Problem to work on —
Find every line in the data that contains the word "icon". Return each of those lines.

[Collected data entries]
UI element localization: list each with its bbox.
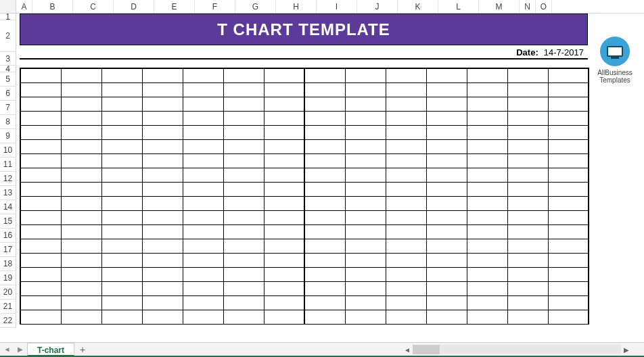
tchart-cell[interactable] xyxy=(426,139,467,153)
tchart-cell[interactable] xyxy=(101,224,142,239)
tchart-cell[interactable] xyxy=(467,281,507,295)
tchart-cell[interactable] xyxy=(183,253,223,267)
tchart-cell[interactable] xyxy=(101,153,142,168)
tchart-cell[interactable] xyxy=(507,111,548,125)
scroll-left-icon[interactable]: ◄ xyxy=(402,346,413,354)
row-header[interactable]: 11 xyxy=(0,158,16,172)
tchart-cell[interactable] xyxy=(426,111,467,125)
tchart-cell[interactable] xyxy=(223,97,264,111)
tchart-cell[interactable] xyxy=(20,111,61,125)
tchart-cell[interactable] xyxy=(61,153,101,168)
tchart-cell[interactable] xyxy=(142,153,183,168)
tab-nav-right-icon[interactable]: ▶ xyxy=(18,346,23,353)
tchart-cell[interactable] xyxy=(548,182,589,196)
tchart-cell[interactable] xyxy=(507,97,548,111)
tchart-cell[interactable] xyxy=(20,267,61,281)
tchart-cell[interactable] xyxy=(142,68,183,82)
tchart-cell[interactable] xyxy=(345,253,386,267)
col-header[interactable]: C xyxy=(73,0,114,13)
tchart-cell[interactable] xyxy=(183,281,223,295)
tchart-cell[interactable] xyxy=(142,82,183,97)
tchart-cell[interactable] xyxy=(183,196,223,210)
tchart-cell[interactable] xyxy=(101,281,142,295)
tchart-cell[interactable] xyxy=(223,210,264,224)
tchart-cell[interactable] xyxy=(101,267,142,281)
row-header[interactable]: 5 xyxy=(0,72,16,87)
tchart-cell[interactable] xyxy=(264,310,304,324)
tchart-cell[interactable] xyxy=(264,210,304,224)
row-header[interactable]: 20 xyxy=(0,285,16,300)
tchart-cell[interactable] xyxy=(101,139,142,153)
tchart-cell[interactable] xyxy=(20,139,61,153)
tchart-cell[interactable] xyxy=(183,182,223,196)
tchart-cell[interactable] xyxy=(101,310,142,324)
tchart-cell[interactable] xyxy=(426,68,467,82)
tchart-cell[interactable] xyxy=(223,310,264,324)
col-header[interactable]: I xyxy=(317,0,357,13)
tchart-cell[interactable] xyxy=(101,239,142,253)
tchart-cell[interactable] xyxy=(304,196,345,210)
tchart-cell[interactable] xyxy=(142,295,183,310)
tchart-cell[interactable] xyxy=(264,295,304,310)
tchart-cell[interactable] xyxy=(264,253,304,267)
tchart-cell[interactable] xyxy=(61,182,101,196)
tchart-cell[interactable] xyxy=(304,224,345,239)
tchart-cell[interactable] xyxy=(345,111,386,125)
row-header[interactable]: 18 xyxy=(0,257,16,271)
tchart-cell[interactable] xyxy=(183,310,223,324)
tchart-cell[interactable] xyxy=(426,196,467,210)
tchart-cell[interactable] xyxy=(142,125,183,139)
tchart-cell[interactable] xyxy=(223,253,264,267)
col-header[interactable]: L xyxy=(438,0,479,13)
tchart-cell[interactable] xyxy=(20,253,61,267)
tchart-cell[interactable] xyxy=(304,168,345,182)
tchart-cell[interactable] xyxy=(345,139,386,153)
col-header[interactable]: D xyxy=(114,0,154,13)
tchart-cell[interactable] xyxy=(426,153,467,168)
tchart-cell[interactable] xyxy=(304,281,345,295)
tchart-cell[interactable] xyxy=(223,82,264,97)
tchart-cell[interactable] xyxy=(345,182,386,196)
tchart-cell[interactable] xyxy=(467,210,507,224)
tchart-cell[interactable] xyxy=(223,182,264,196)
tchart-cell[interactable] xyxy=(223,111,264,125)
tchart-cell[interactable] xyxy=(467,168,507,182)
tchart-cell[interactable] xyxy=(345,82,386,97)
tchart-cell[interactable] xyxy=(20,310,61,324)
tchart-cell[interactable] xyxy=(264,139,304,153)
tchart-cell[interactable] xyxy=(548,153,589,168)
tchart-cell[interactable] xyxy=(386,68,426,82)
tchart-cell[interactable] xyxy=(386,210,426,224)
tchart-cell[interactable] xyxy=(548,239,589,253)
tchart-cell[interactable] xyxy=(61,224,101,239)
tchart-cell[interactable] xyxy=(467,295,507,310)
tchart-cell[interactable] xyxy=(304,253,345,267)
row-header[interactable]: 12 xyxy=(0,172,16,186)
row-header[interactable]: 22 xyxy=(0,314,16,328)
tchart-cell[interactable] xyxy=(507,295,548,310)
col-header[interactable]: J xyxy=(357,0,398,13)
tchart-cell[interactable] xyxy=(345,153,386,168)
tchart-cell[interactable] xyxy=(183,97,223,111)
tchart-cell[interactable] xyxy=(20,295,61,310)
tchart-cell[interactable] xyxy=(264,239,304,253)
tchart-cell[interactable] xyxy=(345,295,386,310)
tchart-cell[interactable] xyxy=(223,224,264,239)
tchart-cell[interactable] xyxy=(386,125,426,139)
tchart-cell[interactable] xyxy=(61,239,101,253)
tchart-cell[interactable] xyxy=(101,82,142,97)
col-header[interactable]: F xyxy=(195,0,235,13)
tchart-cell[interactable] xyxy=(548,253,589,267)
tchart-cell[interactable] xyxy=(467,139,507,153)
tchart-cell[interactable] xyxy=(304,82,345,97)
tchart-cell[interactable] xyxy=(264,281,304,295)
tchart-cell[interactable] xyxy=(548,310,589,324)
tchart-cell[interactable] xyxy=(264,111,304,125)
tchart-cell[interactable] xyxy=(142,239,183,253)
tchart-cell[interactable] xyxy=(223,281,264,295)
col-header[interactable]: K xyxy=(398,0,438,13)
tchart-cell[interactable] xyxy=(507,139,548,153)
tchart-cell[interactable] xyxy=(183,68,223,82)
row-header[interactable]: 14 xyxy=(0,200,16,214)
tchart-cell[interactable] xyxy=(101,68,142,82)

Answer for the task —
scroll-left-icon[interactable]: ◄ xyxy=(402,346,413,354)
tab-nav-right-icon[interactable]: ▶ xyxy=(18,346,23,353)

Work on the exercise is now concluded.